Instructions for the task ::
Could the entries below be retyped exactly and in full?

Record set ::
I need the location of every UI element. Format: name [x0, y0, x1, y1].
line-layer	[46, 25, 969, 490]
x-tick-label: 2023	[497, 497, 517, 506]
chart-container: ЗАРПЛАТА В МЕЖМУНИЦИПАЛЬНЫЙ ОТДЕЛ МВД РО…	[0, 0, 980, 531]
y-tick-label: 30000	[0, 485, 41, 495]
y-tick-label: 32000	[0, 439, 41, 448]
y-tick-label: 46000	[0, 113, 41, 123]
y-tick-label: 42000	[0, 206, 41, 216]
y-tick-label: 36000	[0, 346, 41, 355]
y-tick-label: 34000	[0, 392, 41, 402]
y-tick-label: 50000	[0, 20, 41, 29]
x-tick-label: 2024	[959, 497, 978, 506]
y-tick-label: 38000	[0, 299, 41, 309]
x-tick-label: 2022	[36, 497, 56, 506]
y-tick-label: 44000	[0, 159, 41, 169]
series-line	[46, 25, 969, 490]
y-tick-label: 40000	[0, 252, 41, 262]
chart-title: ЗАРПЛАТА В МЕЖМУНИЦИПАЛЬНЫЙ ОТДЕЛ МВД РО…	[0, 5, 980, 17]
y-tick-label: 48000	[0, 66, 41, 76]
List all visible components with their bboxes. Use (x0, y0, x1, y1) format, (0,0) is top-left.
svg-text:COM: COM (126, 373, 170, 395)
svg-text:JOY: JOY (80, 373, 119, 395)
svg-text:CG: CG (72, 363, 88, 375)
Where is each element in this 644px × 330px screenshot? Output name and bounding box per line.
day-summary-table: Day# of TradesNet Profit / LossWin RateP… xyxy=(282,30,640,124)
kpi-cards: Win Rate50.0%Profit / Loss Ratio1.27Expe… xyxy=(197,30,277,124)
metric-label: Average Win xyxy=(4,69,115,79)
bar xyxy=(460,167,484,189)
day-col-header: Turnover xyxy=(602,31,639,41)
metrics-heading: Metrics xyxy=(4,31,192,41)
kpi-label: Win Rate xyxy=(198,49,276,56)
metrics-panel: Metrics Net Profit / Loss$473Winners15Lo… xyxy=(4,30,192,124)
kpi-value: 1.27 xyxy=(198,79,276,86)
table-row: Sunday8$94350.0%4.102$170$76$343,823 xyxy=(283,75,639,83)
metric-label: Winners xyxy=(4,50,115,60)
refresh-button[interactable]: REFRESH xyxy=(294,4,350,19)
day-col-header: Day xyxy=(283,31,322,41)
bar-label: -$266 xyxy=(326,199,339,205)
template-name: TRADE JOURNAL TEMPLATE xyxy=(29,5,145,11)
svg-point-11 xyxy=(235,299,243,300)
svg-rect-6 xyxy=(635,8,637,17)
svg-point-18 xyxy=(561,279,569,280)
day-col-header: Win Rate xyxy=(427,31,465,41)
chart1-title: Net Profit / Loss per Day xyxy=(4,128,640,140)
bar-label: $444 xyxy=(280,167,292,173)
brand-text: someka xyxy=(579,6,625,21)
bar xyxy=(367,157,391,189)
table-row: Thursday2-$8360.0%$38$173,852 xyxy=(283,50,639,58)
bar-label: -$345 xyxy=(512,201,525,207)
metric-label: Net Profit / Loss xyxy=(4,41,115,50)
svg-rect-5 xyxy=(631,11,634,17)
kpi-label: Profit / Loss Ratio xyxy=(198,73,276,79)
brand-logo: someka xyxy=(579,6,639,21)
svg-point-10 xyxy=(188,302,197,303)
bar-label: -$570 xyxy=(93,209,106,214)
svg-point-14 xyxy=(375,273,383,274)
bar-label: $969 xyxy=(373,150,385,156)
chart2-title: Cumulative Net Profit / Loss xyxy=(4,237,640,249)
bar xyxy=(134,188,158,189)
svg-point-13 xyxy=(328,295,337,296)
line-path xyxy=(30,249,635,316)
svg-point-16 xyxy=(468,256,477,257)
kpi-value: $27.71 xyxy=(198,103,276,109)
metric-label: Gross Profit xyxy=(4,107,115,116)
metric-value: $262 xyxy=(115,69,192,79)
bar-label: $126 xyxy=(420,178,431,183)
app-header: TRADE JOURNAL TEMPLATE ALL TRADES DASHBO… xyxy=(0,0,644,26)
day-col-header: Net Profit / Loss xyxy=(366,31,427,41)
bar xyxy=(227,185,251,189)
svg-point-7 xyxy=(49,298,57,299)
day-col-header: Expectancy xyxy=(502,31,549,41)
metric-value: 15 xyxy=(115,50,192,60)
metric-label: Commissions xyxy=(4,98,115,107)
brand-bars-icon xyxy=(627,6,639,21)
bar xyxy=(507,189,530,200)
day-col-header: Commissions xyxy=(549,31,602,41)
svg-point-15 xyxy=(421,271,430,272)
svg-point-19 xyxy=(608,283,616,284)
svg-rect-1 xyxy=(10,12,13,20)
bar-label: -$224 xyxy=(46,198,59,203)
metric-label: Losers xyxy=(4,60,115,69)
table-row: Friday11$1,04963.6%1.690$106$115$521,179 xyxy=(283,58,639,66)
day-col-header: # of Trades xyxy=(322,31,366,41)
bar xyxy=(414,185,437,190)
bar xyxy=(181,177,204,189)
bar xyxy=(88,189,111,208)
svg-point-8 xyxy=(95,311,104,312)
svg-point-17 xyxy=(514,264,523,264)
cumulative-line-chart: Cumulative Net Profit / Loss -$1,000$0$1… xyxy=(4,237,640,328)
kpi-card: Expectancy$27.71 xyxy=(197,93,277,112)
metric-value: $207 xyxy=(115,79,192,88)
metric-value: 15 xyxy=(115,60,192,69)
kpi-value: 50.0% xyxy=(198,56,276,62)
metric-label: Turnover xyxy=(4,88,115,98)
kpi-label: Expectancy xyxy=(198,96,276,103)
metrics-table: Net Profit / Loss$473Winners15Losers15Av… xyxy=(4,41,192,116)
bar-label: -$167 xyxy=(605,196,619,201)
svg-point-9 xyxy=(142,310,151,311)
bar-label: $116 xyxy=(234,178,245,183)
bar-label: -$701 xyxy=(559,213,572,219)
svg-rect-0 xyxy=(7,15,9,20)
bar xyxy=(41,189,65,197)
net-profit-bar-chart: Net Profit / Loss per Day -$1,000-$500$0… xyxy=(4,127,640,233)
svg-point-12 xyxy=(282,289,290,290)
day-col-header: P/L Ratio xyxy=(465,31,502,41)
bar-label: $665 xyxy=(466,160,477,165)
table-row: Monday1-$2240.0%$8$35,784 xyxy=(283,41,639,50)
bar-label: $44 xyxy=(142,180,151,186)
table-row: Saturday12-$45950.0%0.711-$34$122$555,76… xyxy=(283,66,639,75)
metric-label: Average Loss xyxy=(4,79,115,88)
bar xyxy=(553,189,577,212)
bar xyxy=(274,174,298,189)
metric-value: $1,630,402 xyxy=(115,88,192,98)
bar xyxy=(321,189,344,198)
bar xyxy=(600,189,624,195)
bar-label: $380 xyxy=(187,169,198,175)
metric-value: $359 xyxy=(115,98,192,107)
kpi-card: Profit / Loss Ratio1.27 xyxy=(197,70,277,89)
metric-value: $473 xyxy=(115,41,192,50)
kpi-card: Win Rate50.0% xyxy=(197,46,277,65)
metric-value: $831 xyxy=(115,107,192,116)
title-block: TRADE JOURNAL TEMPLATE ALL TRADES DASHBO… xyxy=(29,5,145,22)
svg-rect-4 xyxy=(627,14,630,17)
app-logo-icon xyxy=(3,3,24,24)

Exercise solution ::
I need the location of every UI element. Format: name [x0, y0, x1, y1].
line-layer	[46, 25, 969, 490]
x-tick-label: 2023	[497, 497, 517, 506]
chart-container: ЗАРПЛАТА В МЕЖМУНИЦИПАЛЬНЫЙ ОТДЕЛ МВД РО…	[0, 0, 980, 531]
y-tick-label: 30000	[0, 485, 41, 495]
y-tick-label: 32000	[0, 439, 41, 448]
y-tick-label: 46000	[0, 113, 41, 123]
y-tick-label: 42000	[0, 206, 41, 216]
y-tick-label: 36000	[0, 346, 41, 355]
y-tick-label: 34000	[0, 392, 41, 402]
y-tick-label: 50000	[0, 20, 41, 29]
x-tick-label: 2024	[959, 497, 978, 506]
y-tick-label: 38000	[0, 299, 41, 309]
x-tick-label: 2022	[36, 497, 56, 506]
y-tick-label: 44000	[0, 159, 41, 169]
series-line	[46, 25, 969, 490]
y-tick-label: 40000	[0, 252, 41, 262]
chart-title: ЗАРПЛАТА В МЕЖМУНИЦИПАЛЬНЫЙ ОТДЕЛ МВД РО…	[0, 5, 980, 17]
y-tick-label: 48000	[0, 66, 41, 76]
List all visible components with their bboxes. Use (x0, y0, x1, y1) format, (0,0) is top-left.
svg-text:COM: COM (126, 373, 170, 395)
svg-text:JOY: JOY (80, 373, 119, 395)
svg-text:CG: CG (72, 363, 88, 375)
Where is each element in this 644px × 330px screenshot? Output name and bounding box per line.
day-summary-table: Day# of TradesNet Profit / LossWin RateP… xyxy=(282,30,640,124)
kpi-cards: Win Rate50.0%Profit / Loss Ratio1.27Expe… xyxy=(197,30,277,124)
metric-label: Average Win xyxy=(4,69,115,79)
bar xyxy=(460,167,484,189)
day-col-header: Turnover xyxy=(602,31,639,41)
metrics-heading: Metrics xyxy=(4,31,192,41)
kpi-label: Win Rate xyxy=(198,49,276,56)
metrics-panel: Metrics Net Profit / Loss$473Winners15Lo… xyxy=(4,30,192,124)
kpi-value: 1.27 xyxy=(198,79,276,86)
table-row: Sunday8$94350.0%4.102$170$76$343,823 xyxy=(283,75,639,83)
metric-label: Winners xyxy=(4,50,115,60)
refresh-button[interactable]: REFRESH xyxy=(294,4,350,19)
day-col-header: Day xyxy=(283,31,322,41)
bar-label: -$266 xyxy=(326,199,339,205)
template-name: TRADE JOURNAL TEMPLATE xyxy=(29,5,145,11)
svg-point-11 xyxy=(235,299,243,300)
svg-rect-6 xyxy=(635,8,637,17)
svg-point-18 xyxy=(561,279,569,280)
day-col-header: Win Rate xyxy=(427,31,465,41)
chart1-title: Net Profit / Loss per Day xyxy=(4,128,640,140)
bar-label: $444 xyxy=(280,167,292,173)
brand-text: someka xyxy=(579,6,625,21)
bar xyxy=(367,157,391,189)
table-row: Thursday2-$8360.0%$38$173,852 xyxy=(283,50,639,58)
bar-label: -$345 xyxy=(512,201,525,207)
metric-label: Net Profit / Loss xyxy=(4,41,115,50)
svg-rect-5 xyxy=(631,11,634,17)
kpi-label: Profit / Loss Ratio xyxy=(198,73,276,79)
brand-logo: someka xyxy=(579,6,639,21)
svg-point-10 xyxy=(188,302,197,303)
bar-label: -$570 xyxy=(93,209,106,214)
svg-point-14 xyxy=(375,273,383,274)
bar-label: $969 xyxy=(373,150,385,156)
chart2-title: Cumulative Net Profit / Loss xyxy=(4,237,640,249)
bar xyxy=(134,188,158,189)
svg-point-13 xyxy=(328,295,337,296)
line-path xyxy=(30,249,635,316)
svg-point-16 xyxy=(468,256,477,257)
kpi-value: $27.71 xyxy=(198,103,276,109)
metric-label: Gross Profit xyxy=(4,107,115,116)
metric-value: $262 xyxy=(115,69,192,79)
bar-label: $126 xyxy=(420,178,431,183)
app-header: TRADE JOURNAL TEMPLATE ALL TRADES DASHBO… xyxy=(0,0,644,26)
day-col-header: Net Profit / Loss xyxy=(366,31,427,41)
bar xyxy=(227,185,251,189)
svg-point-7 xyxy=(49,298,57,299)
day-col-header: Expectancy xyxy=(502,31,549,41)
metric-value: 15 xyxy=(115,50,192,60)
metric-label: Commissions xyxy=(4,98,115,107)
brand-bars-icon xyxy=(627,6,639,21)
bar xyxy=(507,189,530,200)
day-col-header: Commissions xyxy=(549,31,602,41)
svg-point-15 xyxy=(421,271,430,272)
svg-point-19 xyxy=(608,283,616,284)
svg-rect-1 xyxy=(10,12,13,20)
bar-label: -$224 xyxy=(46,198,59,203)
metric-label: Losers xyxy=(4,60,115,69)
table-row: Friday11$1,04963.6%1.690$106$115$521,179 xyxy=(283,58,639,66)
day-col-header: # of Trades xyxy=(322,31,366,41)
bar xyxy=(414,185,437,190)
bar xyxy=(181,177,204,189)
bar xyxy=(88,189,111,208)
svg-point-8 xyxy=(95,311,104,312)
svg-point-17 xyxy=(514,264,523,264)
cumulative-line-chart: Cumulative Net Profit / Loss -$1,000$0$1… xyxy=(4,237,640,328)
kpi-card: Expectancy$27.71 xyxy=(197,93,277,112)
metric-value: $207 xyxy=(115,79,192,88)
metric-value: 15 xyxy=(115,60,192,69)
kpi-value: 50.0% xyxy=(198,56,276,62)
metric-label: Turnover xyxy=(4,88,115,98)
kpi-label: Expectancy xyxy=(198,96,276,103)
metrics-table: Net Profit / Loss$473Winners15Losers15Av… xyxy=(4,41,192,116)
bar-label: -$167 xyxy=(605,196,619,201)
svg-point-9 xyxy=(142,310,151,311)
bar-label: $116 xyxy=(234,178,245,183)
bar-label: -$701 xyxy=(559,213,572,219)
svg-rect-0 xyxy=(7,15,9,20)
bar xyxy=(41,189,65,197)
net-profit-bar-chart: Net Profit / Loss per Day -$1,000-$500$0… xyxy=(4,127,640,233)
svg-point-12 xyxy=(282,289,290,290)
day-col-header: P/L Ratio xyxy=(465,31,502,41)
bar-label: $665 xyxy=(466,160,477,165)
table-row: Monday1-$2240.0%$8$35,784 xyxy=(283,41,639,50)
bar-label: $44 xyxy=(142,180,151,186)
table-row: Saturday12-$45950.0%0.711-$34$122$555,76… xyxy=(283,66,639,75)
metric-label: Average Loss xyxy=(4,79,115,88)
bar xyxy=(553,189,577,212)
bar xyxy=(274,174,298,189)
metric-value: $1,630,402 xyxy=(115,88,192,98)
bar xyxy=(321,189,344,198)
bar xyxy=(600,189,624,195)
bar-label: $380 xyxy=(187,169,198,175)
metric-value: $359 xyxy=(115,98,192,107)
kpi-card: Profit / Loss Ratio1.27 xyxy=(197,70,277,89)
metric-value: $473 xyxy=(115,41,192,50)
kpi-card: Win Rate50.0% xyxy=(197,46,277,65)
metric-value: $831 xyxy=(115,107,192,116)
title-block: TRADE JOURNAL TEMPLATE ALL TRADES DASHBO… xyxy=(29,5,145,22)
svg-rect-4 xyxy=(627,14,630,17)
app-logo-icon xyxy=(3,3,24,24)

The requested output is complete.